The paper also examined the Fed’s programs for larger businesses: the Primary Market Corporate Credit Facility, which buys newly issued corporate bonds, and the Secondary Market Corporate Credit Facility, which purchases already-issued bonds. The mere announcement of the programs in late March relieved tremendous strains in corporate bond markets, and so far, the Fed hasn’t had to follow through with very many purchases. Through September 2, the corporate credit facilities have only used $12.8 billion of their $750 billion capacity.
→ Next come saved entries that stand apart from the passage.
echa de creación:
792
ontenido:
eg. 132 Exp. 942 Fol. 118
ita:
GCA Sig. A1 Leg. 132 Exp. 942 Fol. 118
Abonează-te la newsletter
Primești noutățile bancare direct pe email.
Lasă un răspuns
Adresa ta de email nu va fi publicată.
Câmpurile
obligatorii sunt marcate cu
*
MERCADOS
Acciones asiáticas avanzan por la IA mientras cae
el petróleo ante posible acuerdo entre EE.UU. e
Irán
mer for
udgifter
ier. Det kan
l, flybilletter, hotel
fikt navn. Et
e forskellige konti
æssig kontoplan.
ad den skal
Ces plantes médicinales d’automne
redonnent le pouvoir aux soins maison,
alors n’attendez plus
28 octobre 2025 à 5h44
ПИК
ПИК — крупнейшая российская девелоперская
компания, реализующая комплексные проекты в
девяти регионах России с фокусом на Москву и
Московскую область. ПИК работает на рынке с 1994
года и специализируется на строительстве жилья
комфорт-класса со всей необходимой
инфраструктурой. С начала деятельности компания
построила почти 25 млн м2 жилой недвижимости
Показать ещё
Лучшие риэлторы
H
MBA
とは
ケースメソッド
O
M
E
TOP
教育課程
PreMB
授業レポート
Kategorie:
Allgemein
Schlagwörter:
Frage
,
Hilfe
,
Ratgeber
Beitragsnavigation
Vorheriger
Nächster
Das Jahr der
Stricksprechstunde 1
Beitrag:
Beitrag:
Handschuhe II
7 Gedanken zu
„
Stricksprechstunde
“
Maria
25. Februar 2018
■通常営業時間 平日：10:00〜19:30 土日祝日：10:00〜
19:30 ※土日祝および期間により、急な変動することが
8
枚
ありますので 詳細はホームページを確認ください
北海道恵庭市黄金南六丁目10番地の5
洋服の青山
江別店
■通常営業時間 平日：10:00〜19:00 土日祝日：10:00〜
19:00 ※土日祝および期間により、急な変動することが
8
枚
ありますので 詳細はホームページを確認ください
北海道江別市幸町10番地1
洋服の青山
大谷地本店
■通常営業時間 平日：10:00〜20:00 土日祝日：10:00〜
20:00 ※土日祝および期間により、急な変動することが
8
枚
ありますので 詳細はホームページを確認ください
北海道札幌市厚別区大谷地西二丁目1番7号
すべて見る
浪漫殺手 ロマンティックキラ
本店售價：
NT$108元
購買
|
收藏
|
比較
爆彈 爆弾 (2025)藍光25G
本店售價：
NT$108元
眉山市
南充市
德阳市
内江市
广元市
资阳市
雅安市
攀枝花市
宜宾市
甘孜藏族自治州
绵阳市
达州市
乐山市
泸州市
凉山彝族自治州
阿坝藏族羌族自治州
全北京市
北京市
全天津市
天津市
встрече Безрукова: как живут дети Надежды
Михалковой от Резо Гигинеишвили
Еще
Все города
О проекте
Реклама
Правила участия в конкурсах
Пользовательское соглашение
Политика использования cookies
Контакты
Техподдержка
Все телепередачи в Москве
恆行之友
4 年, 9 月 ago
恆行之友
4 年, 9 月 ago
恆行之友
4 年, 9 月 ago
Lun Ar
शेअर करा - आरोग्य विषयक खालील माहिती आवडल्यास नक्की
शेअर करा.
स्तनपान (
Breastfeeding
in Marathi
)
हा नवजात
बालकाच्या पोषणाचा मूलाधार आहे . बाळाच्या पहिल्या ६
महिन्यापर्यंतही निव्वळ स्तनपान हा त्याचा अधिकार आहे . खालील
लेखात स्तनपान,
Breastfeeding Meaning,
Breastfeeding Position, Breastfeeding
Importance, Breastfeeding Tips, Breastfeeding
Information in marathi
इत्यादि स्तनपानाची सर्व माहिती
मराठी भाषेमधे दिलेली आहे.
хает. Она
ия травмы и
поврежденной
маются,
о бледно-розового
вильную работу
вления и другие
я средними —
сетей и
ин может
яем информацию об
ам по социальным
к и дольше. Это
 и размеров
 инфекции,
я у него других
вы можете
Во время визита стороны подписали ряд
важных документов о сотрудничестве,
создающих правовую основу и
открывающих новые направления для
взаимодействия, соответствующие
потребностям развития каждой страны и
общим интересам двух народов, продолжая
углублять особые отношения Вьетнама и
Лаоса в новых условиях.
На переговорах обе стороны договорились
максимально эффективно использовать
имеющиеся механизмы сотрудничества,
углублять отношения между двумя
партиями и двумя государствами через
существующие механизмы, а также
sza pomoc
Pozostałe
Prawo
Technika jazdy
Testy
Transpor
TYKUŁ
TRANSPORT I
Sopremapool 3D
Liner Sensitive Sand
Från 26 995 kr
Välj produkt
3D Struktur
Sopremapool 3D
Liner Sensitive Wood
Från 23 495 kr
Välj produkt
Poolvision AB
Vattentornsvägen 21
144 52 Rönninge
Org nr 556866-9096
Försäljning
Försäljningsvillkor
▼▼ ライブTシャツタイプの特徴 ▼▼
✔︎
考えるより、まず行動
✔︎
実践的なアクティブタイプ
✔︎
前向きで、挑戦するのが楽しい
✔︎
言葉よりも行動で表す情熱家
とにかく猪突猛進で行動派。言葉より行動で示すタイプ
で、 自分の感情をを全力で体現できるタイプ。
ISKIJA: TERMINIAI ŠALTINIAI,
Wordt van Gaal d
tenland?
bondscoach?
But, the authors warn, bond investors may be over-interpreting the Fed’s implicit “whatever it takes” promise, risking a bond market crash down the road if economic conditions deteriorate, bond ratings slip sharply, and the Fed declines to purchase bonds near default (by law, it cannot buy the securities of bankrupt firms). The key challenge for the Fed will be communicating its bond-purchasing intentions as economic conditions evolve, the authors say.

“We could well skate through. If things turn out OK, this will look brilliant,” Stein said in an interview with Brookings. “If things turn out not so OK, it may still have been the right policy, but it may be considerably more challenging to manage.”

David Skidmore authored the summary language for this paper.

CITATION

Hanson, Samuel G., Jeremy C. Stein, Adi Sunderam, and Eric Zwick. 2020. “Business Credit Programs in the Pandemic Era.Brookings Papers on Economic Activity, Fall, 3-60.

CONFLICT OF INTEREST DISCLOSURE

Jeremy Stein, Samuel Gregory Hanson, and Adi Sunderdam have served as unpaid consultants for the Federal Reserve Bank of Boston President Eric Rosenberg on the design of the Federal Reserve’s Main Street Lending Programs. Jeremy Stein also served as consultant to Key Square Capital Management through March of 2020 and on the board of directors of the Harvard Management Company. Other than the aforementioned, the authors did not receive financial support from any firm or person for this article or from any firm or person with a financial or political interest in this article. Other than the aforementioned, the authors are not currently officers, directors, or board members of any organization with an interest in this article.